Court rules Bavaria can put the far-right AfD under surveillance


The far-right Alternative for Germany (AfD) party organization in the southern German state of Bavaria may be placed under surveillance as a suspected extremist group, a court in Munich ruled on Monday.

The decision, which rejected a lawsuit brought by the Bavarian AfD, clears the way for the use of undercover agents and intercepted communications to monitor the group.

Two lower courts had already made similar rulings.

At the beginning of the hearing, the AfD’s Bavarian state chairman Stephan Protschka said that he did not expect the complaint to be successful and announced that the party would continue with further appeals.

AfD party organizations in a number of German states are under similar surveillance as suspected or known far-right extremists, as are some groups affiliated with the party at the national level, including the AfD’s youth wing.
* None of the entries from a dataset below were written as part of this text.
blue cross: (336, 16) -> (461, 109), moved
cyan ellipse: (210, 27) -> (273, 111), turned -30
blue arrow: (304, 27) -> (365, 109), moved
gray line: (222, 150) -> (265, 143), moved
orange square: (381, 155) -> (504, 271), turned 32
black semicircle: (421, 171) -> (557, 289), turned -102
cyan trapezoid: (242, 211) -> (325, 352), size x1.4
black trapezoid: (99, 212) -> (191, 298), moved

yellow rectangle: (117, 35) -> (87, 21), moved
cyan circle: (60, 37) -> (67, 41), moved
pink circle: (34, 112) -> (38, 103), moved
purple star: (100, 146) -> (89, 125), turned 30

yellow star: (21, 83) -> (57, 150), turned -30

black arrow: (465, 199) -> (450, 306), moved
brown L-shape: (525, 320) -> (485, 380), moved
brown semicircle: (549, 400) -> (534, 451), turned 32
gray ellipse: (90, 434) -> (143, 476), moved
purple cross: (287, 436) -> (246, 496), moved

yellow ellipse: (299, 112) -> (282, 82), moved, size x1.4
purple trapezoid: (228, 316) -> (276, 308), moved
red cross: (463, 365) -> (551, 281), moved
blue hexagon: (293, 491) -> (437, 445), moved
The Bavarian Office for the Protection of the Constitution, a state-level intelligence agency that monitors potential threats to Germany’s democratic values and institutions, announced in 2022 that it would begin monitoring the state-level AfD party.
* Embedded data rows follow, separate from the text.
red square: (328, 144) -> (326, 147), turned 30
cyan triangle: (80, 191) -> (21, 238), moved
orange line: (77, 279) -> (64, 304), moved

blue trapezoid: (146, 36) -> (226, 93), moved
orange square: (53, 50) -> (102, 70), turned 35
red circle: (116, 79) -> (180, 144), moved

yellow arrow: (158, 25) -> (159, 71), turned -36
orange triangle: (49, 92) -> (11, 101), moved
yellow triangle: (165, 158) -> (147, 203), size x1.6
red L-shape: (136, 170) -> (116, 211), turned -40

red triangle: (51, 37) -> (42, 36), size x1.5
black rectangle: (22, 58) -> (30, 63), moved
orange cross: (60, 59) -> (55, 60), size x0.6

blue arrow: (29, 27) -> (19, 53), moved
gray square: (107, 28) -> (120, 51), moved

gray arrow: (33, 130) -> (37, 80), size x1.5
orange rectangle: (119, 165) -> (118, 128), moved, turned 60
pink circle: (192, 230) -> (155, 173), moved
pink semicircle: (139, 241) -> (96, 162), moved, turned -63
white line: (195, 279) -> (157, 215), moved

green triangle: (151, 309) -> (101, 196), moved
The intelligence agency vowed in the announcement to make public reports about its findings, but the agency said it has refrained from deploying undercover agents or wiretaps until a final judicial ruling is issued on the matter.

The court ruled that thousands of pages of evidence compiled by the agency from publicly accessible sources – including chat transcripts and speech excerpts – prove the AfD’s anti-constitutional orientation and justify observation.

The spectrum ranges from anti-foreigner and anti-Muslim statements to anti-democratic statements by AfD members and party officials, the court said on Monday.